I replaced my plugged AC condensate P-trap with a P-trap that has an internally threaded cleanout plug at the bottom of the trap. Unfortunately, this P-trap has a very small drip in the vicinity of the cleanout plug that does not appear to be due to condensate build-up on the outside of the P-trap. The AC evaporator/condensor is located in my attic, so any leakage will damage the ceiling below. Since the P-trap has been in service about 24 hours, it is filled with condensate and will have to be drained through the cleanout connection, but the P-trap fitting can not be removed for servicing because it is glued into the AC condensate drainage system.
In researching the best remedy for stopping the leak, I came across Oatey's Great White Joint Compound with PTFE (White Paste) or Harvey's Wet Set PVC Cement.

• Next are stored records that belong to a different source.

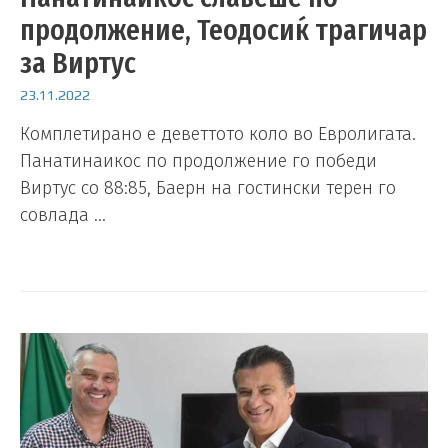
продолжение, Теодосиќ трагичар
за Виртус
23.11.2022
Комплетирано е деветтото коло во Евролигата.
Панатинаикос по продолжение го победи
Виртус со 88:85, Баерн на гостински терен го
совлада …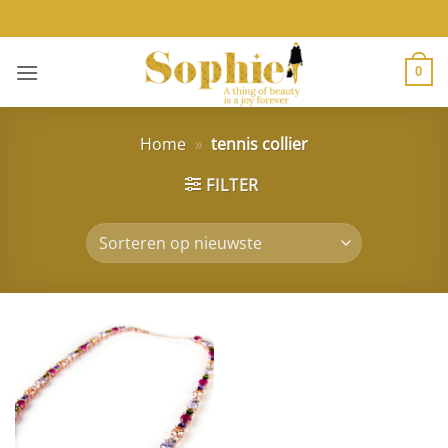
Ga
naar
inhoud
0
Home
»
tennis collier
FILTER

According to the instructions, the Wet Set PVC cement can be applied to wet fittings, but obviously the cleanout plug will no longer be removable for servicing if this option is pursued.
The Joint Compound instructions state that it is flexible, non-hardening, and withstands up to 10,000 psi on fittings, so the cleanout plug can be removed for servicing in the event of future P-trap pluggage; however, there is no mention of whether it can be applied to a wet PVC fitting.
Does anyone know if the joint compound would work acceptably on a wet schedule 40 PVC fitting?
One thought would be to apply the joint compound to the interior threads of the P-trap cleanout, and then, if the cleanout fitting still has a minor leak, to seal the outside of the cleanout fitting with Wet Set PVC cement. The P-trap is not under any external pressure - just gravity flow of AC condensate from about 12 inches above, which is less than 1/2 psi of pressure.
Any suggestions would be greatly appreciated.